▸ **Records for this exercise**:
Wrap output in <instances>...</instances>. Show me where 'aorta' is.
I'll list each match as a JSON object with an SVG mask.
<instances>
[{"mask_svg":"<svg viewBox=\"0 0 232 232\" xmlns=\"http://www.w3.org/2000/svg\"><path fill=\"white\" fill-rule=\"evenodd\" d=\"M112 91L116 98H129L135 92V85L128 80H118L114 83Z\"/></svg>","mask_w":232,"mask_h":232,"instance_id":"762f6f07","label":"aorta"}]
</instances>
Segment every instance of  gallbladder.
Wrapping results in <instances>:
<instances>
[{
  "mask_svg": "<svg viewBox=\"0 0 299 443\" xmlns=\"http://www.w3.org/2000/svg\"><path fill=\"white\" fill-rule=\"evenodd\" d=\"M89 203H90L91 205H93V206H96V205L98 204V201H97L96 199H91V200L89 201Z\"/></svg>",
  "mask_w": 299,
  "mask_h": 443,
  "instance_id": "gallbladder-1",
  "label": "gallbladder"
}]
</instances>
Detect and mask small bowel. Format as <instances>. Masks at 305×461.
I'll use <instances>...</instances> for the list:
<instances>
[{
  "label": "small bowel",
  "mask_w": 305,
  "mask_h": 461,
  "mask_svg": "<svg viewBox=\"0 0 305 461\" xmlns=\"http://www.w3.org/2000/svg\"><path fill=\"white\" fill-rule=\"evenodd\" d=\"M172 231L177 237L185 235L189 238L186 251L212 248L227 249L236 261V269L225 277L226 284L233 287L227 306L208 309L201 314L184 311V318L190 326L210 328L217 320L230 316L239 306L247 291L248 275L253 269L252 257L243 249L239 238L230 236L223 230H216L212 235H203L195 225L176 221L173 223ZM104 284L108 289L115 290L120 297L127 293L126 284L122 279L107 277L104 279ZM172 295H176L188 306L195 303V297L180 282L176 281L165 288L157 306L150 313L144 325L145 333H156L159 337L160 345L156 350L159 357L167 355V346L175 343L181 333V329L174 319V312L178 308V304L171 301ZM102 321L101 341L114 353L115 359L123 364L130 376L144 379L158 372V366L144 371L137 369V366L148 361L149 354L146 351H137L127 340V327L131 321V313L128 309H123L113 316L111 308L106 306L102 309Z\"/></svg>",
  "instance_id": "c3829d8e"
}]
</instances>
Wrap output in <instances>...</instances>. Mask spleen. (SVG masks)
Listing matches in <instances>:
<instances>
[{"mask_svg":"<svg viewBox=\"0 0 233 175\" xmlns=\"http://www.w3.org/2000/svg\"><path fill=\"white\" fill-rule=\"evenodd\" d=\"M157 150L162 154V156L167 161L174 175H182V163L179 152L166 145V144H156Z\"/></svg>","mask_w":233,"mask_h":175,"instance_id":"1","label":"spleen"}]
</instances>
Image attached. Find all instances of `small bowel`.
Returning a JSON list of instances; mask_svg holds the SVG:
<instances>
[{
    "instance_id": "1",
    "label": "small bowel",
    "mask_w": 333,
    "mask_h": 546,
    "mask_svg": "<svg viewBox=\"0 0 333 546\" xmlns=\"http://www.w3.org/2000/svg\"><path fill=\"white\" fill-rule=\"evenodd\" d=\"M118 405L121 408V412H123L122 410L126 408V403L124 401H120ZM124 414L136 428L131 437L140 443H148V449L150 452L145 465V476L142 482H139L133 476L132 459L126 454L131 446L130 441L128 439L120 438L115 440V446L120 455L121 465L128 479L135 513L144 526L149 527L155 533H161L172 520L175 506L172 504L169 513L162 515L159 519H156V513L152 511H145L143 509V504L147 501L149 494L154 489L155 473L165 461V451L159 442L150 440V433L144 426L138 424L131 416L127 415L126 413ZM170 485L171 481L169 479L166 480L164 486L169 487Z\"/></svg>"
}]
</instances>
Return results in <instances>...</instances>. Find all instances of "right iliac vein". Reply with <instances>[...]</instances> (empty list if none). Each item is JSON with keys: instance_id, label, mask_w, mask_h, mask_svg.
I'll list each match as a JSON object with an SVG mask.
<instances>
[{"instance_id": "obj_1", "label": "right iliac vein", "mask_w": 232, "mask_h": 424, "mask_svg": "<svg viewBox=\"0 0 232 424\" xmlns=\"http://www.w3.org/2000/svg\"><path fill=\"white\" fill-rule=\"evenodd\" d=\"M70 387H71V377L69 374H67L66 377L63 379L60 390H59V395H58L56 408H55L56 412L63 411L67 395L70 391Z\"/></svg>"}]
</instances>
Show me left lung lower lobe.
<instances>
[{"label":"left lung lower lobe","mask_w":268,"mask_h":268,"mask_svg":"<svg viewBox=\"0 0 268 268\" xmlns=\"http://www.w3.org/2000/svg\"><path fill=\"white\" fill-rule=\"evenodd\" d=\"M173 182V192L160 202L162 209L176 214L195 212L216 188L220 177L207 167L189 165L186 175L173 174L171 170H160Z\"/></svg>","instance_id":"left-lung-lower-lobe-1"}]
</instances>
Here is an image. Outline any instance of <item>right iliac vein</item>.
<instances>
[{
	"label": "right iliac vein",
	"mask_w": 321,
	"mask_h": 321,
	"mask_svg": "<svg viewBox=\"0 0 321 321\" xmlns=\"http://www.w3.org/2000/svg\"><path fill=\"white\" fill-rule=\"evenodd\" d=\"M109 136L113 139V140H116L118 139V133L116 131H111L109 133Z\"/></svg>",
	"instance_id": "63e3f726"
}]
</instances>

▸ **Work required**:
Taking the listing above, write all of it out exactly.

▸ **Exercise answer**:
Wrap output in <instances>...</instances>. Show me where 'aorta' is.
I'll list each match as a JSON object with an SVG mask.
<instances>
[{"mask_svg":"<svg viewBox=\"0 0 232 232\" xmlns=\"http://www.w3.org/2000/svg\"><path fill=\"white\" fill-rule=\"evenodd\" d=\"M112 91L116 98H129L135 92V85L128 80H118L114 83Z\"/></svg>","mask_w":232,"mask_h":232,"instance_id":"762f6f07","label":"aorta"}]
</instances>
Segment every instance of  gallbladder.
Wrapping results in <instances>:
<instances>
[{
  "mask_svg": "<svg viewBox=\"0 0 299 443\" xmlns=\"http://www.w3.org/2000/svg\"><path fill=\"white\" fill-rule=\"evenodd\" d=\"M89 203H90L91 205H93V206H96V205L98 204V201H97L96 199H91V200L89 201Z\"/></svg>",
  "mask_w": 299,
  "mask_h": 443,
  "instance_id": "gallbladder-1",
  "label": "gallbladder"
}]
</instances>
Detect and mask small bowel. Format as <instances>. Masks at 305×461.
I'll use <instances>...</instances> for the list:
<instances>
[{
  "label": "small bowel",
  "mask_w": 305,
  "mask_h": 461,
  "mask_svg": "<svg viewBox=\"0 0 305 461\" xmlns=\"http://www.w3.org/2000/svg\"><path fill=\"white\" fill-rule=\"evenodd\" d=\"M172 231L177 237L185 235L189 238L186 251L212 248L227 249L236 261V269L225 277L226 284L233 287L227 306L208 309L201 314L184 311V318L190 326L210 328L217 320L230 316L239 306L247 291L248 275L253 269L252 257L243 249L239 238L230 236L223 230H216L212 235H203L195 225L176 221L173 223ZM104 284L108 289L115 290L120 297L127 293L126 284L122 279L107 277L104 279ZM172 295H176L188 306L195 303V297L180 282L176 281L165 288L157 306L150 313L144 325L145 333H156L159 337L160 345L156 350L159 357L167 355V346L175 343L181 333V329L174 319V312L178 308V304L171 301ZM102 321L101 341L114 353L115 359L123 364L130 376L144 379L158 372V366L144 371L137 369V366L148 361L149 354L146 351H137L127 340V327L131 321V313L128 309H123L113 316L111 308L106 306L102 309Z\"/></svg>",
  "instance_id": "c3829d8e"
}]
</instances>
Wrap output in <instances>...</instances>. Mask spleen. (SVG masks)
Listing matches in <instances>:
<instances>
[{"mask_svg":"<svg viewBox=\"0 0 233 175\" xmlns=\"http://www.w3.org/2000/svg\"><path fill=\"white\" fill-rule=\"evenodd\" d=\"M157 150L162 154V156L167 161L174 175H182V163L179 152L166 145V144H156Z\"/></svg>","mask_w":233,"mask_h":175,"instance_id":"1","label":"spleen"}]
</instances>
Image attached. Find all instances of `small bowel`.
Returning a JSON list of instances; mask_svg holds the SVG:
<instances>
[{
    "instance_id": "1",
    "label": "small bowel",
    "mask_w": 333,
    "mask_h": 546,
    "mask_svg": "<svg viewBox=\"0 0 333 546\" xmlns=\"http://www.w3.org/2000/svg\"><path fill=\"white\" fill-rule=\"evenodd\" d=\"M118 405L121 408V412H123L122 410L126 408V403L124 401H120ZM124 414L136 428L131 437L140 443H148V449L150 452L145 465V476L142 482H139L133 476L132 459L126 454L131 446L130 441L128 439L120 438L115 440V446L120 455L121 465L128 479L135 513L144 526L149 527L155 533H161L172 520L175 506L172 504L169 513L162 515L159 519H156V513L152 511H145L143 509V504L147 501L149 494L154 489L155 473L165 461V451L159 442L150 440V433L144 426L138 424L131 416L127 415L126 413ZM170 485L171 481L169 479L166 480L164 486L169 487Z\"/></svg>"
}]
</instances>
Return results in <instances>...</instances>. Find all instances of "right iliac vein". Reply with <instances>[...]</instances> (empty list if none). Each item is JSON with keys: instance_id, label, mask_w, mask_h, mask_svg.
I'll list each match as a JSON object with an SVG mask.
<instances>
[{"instance_id": "obj_1", "label": "right iliac vein", "mask_w": 232, "mask_h": 424, "mask_svg": "<svg viewBox=\"0 0 232 424\" xmlns=\"http://www.w3.org/2000/svg\"><path fill=\"white\" fill-rule=\"evenodd\" d=\"M70 387H71V377L69 374H67L66 377L63 379L60 390H59V395H58L56 408H55L56 412L63 411L67 395L70 391Z\"/></svg>"}]
</instances>
Show me left lung lower lobe.
<instances>
[{"label":"left lung lower lobe","mask_w":268,"mask_h":268,"mask_svg":"<svg viewBox=\"0 0 268 268\" xmlns=\"http://www.w3.org/2000/svg\"><path fill=\"white\" fill-rule=\"evenodd\" d=\"M173 182V192L160 202L162 209L176 214L195 212L216 188L220 177L207 167L189 165L186 175L173 174L171 170H160Z\"/></svg>","instance_id":"left-lung-lower-lobe-1"}]
</instances>
Here is an image. Outline any instance of <item>right iliac vein</item>.
<instances>
[{
	"label": "right iliac vein",
	"mask_w": 321,
	"mask_h": 321,
	"mask_svg": "<svg viewBox=\"0 0 321 321\" xmlns=\"http://www.w3.org/2000/svg\"><path fill=\"white\" fill-rule=\"evenodd\" d=\"M109 136L113 139V140H116L118 139V133L116 131H111L109 133Z\"/></svg>",
	"instance_id": "63e3f726"
}]
</instances>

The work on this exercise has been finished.